The 137 plaintiffs had worked on the Molycorp Mountain Pass rare earth facility in Mountain Pass, California. Under the terms of the proposed settlement, each class member will receive roughly $138 per qualifying work week of they worked during the class period of June 16, 2010, to Friday July 27, 2017. If all potential class members participate in the settlement, the average payout will be $3,100. The proposed settlement requires KBR to pay at least 50 percent of a $3.75 million settlement to participating claimants.

Named plaintiff David L. Totten will receive an award of $20,000. According to the construction worker overtime settlement, another $25,000 will be distributed to plaintiffs.

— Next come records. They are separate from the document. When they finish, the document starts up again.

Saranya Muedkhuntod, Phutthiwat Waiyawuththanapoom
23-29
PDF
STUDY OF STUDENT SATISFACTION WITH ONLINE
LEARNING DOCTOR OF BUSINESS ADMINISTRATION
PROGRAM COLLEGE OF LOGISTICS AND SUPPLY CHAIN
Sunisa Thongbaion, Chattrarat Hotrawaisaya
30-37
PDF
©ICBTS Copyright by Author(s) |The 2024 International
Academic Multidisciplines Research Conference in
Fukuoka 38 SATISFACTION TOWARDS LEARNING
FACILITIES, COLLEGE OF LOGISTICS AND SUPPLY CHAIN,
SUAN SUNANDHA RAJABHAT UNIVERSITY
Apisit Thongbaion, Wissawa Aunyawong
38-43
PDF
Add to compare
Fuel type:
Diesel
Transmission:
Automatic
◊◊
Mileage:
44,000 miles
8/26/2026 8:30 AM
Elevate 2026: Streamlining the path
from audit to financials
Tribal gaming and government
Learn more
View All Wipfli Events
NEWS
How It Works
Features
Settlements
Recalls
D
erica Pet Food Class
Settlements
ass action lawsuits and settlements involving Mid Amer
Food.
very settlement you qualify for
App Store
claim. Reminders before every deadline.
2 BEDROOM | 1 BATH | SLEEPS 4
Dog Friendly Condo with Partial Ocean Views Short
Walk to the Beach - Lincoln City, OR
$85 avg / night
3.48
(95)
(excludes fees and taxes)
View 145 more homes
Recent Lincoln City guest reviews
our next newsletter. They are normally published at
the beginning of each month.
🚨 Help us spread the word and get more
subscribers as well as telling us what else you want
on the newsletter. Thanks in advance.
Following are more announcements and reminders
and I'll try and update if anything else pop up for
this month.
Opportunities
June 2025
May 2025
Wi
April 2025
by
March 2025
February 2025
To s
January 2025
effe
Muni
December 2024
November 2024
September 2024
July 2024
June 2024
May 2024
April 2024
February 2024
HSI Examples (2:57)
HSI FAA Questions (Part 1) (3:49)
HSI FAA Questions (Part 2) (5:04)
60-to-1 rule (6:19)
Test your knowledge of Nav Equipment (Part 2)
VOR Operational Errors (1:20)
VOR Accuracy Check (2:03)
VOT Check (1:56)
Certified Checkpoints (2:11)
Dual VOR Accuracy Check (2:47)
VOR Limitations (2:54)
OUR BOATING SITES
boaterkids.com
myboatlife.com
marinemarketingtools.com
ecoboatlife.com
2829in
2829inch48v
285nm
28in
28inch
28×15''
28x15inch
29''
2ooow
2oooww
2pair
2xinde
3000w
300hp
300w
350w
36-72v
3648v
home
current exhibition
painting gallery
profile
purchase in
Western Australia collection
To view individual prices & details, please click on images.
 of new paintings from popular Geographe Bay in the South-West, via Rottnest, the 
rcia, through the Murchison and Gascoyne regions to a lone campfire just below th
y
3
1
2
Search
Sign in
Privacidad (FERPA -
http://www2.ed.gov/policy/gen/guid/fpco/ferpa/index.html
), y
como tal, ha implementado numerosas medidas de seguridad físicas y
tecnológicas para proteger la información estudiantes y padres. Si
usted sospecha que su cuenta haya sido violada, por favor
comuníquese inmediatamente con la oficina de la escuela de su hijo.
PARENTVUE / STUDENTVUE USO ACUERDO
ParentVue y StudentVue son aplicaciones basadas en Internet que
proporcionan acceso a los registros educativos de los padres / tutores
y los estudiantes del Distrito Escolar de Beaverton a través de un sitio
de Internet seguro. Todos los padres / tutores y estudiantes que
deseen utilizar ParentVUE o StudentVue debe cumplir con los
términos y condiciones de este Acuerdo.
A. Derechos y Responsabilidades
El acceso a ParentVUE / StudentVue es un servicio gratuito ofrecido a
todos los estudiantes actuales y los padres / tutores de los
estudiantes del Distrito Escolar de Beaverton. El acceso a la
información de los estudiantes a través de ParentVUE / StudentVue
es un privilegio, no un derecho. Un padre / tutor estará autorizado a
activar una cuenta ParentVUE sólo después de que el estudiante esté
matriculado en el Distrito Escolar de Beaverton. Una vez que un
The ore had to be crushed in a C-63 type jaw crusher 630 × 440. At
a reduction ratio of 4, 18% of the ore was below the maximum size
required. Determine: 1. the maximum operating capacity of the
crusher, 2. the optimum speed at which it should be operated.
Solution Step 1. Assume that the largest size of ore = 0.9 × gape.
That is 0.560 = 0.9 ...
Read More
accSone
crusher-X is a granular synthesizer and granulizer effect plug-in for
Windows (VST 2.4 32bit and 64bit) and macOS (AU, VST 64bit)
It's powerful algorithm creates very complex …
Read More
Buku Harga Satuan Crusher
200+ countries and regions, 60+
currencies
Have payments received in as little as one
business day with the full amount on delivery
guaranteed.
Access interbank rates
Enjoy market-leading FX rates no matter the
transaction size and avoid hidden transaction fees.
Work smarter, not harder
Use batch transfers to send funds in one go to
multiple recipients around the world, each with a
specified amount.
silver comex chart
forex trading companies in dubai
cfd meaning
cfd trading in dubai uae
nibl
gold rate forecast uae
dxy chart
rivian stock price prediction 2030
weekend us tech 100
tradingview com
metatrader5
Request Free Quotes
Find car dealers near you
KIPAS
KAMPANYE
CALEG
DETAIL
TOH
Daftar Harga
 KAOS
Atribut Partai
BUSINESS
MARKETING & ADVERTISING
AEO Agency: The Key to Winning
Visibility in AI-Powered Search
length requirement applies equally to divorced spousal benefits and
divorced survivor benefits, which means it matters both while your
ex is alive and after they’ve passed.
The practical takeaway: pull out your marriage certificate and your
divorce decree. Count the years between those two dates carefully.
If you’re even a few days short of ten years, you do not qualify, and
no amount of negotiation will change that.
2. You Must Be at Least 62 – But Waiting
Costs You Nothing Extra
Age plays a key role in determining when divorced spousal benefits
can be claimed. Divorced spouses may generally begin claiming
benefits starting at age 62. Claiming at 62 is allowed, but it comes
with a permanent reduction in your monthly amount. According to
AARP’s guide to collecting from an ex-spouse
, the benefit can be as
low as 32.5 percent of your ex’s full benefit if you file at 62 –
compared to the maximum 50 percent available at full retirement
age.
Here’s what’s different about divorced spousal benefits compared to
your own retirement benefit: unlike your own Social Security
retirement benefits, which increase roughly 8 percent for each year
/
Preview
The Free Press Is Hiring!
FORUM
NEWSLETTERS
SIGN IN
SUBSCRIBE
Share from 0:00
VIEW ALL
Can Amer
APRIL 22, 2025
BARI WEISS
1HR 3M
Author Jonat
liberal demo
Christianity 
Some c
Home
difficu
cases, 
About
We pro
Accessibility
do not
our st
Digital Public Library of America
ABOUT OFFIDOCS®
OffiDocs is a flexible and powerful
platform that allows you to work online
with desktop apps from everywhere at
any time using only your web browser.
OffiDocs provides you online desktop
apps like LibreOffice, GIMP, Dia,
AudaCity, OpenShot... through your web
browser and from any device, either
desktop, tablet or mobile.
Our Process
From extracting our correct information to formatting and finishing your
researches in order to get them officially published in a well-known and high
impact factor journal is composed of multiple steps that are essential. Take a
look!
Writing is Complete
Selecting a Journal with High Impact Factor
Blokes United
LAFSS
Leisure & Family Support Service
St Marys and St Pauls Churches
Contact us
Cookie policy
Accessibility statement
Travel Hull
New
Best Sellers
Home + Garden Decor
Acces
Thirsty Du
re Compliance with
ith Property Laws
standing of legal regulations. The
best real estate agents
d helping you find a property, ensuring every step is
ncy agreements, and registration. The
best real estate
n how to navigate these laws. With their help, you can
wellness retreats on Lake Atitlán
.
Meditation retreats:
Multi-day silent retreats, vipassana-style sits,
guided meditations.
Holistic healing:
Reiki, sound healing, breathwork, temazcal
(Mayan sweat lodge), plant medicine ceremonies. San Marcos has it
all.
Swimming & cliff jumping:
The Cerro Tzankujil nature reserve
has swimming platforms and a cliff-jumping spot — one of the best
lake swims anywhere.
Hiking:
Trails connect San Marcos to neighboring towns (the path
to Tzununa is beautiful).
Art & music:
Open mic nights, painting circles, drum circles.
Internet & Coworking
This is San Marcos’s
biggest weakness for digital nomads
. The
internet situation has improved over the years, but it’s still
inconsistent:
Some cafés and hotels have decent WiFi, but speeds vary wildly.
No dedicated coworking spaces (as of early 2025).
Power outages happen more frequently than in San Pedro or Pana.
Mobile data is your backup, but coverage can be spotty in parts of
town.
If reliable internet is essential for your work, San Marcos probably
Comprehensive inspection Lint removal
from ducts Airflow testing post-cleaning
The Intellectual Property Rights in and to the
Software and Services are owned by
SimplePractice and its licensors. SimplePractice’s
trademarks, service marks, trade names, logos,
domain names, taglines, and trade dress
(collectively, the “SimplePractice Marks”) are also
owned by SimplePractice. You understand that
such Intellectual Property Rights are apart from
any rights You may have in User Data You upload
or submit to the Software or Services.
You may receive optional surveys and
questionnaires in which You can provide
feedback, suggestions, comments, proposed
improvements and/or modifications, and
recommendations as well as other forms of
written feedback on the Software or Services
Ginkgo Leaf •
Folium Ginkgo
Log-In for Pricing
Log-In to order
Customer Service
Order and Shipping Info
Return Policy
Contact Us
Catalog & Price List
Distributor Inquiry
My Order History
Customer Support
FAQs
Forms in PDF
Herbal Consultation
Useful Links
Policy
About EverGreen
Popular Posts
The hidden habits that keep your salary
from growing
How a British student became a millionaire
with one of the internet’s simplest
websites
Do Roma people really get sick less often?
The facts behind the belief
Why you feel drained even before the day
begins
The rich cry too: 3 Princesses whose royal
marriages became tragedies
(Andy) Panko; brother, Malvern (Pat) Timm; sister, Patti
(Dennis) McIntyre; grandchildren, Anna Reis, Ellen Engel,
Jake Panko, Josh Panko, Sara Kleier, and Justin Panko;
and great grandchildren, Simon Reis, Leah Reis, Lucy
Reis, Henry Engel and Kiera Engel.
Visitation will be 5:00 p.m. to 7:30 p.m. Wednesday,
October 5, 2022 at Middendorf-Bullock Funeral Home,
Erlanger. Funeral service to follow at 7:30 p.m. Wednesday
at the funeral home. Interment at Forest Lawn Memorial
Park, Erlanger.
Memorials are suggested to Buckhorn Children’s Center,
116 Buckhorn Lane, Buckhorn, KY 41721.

In the complaint Totten alleged that he and other nonexempt workers at the Molycorp facility who worked on a project to build a salt recovery plant were required to park their vehicles in a designated lot and take company vehicles to and from the work site without being paid for that travel time. Further, the suit alleged the workers were not paid overtime or for second meal periods for workers’ scheduled on 10-hour shifts. The project wrapped up in January 2014.

A final settlement hearing is scheduled for December. The case is David L. Totten v. Kellogg Brown & Root LLC et al., case number 5:14-cv-01766 in the U.S. District Court for the Central District of California.

 

 

Ok – That’s a wrap for this week. See you at the bar!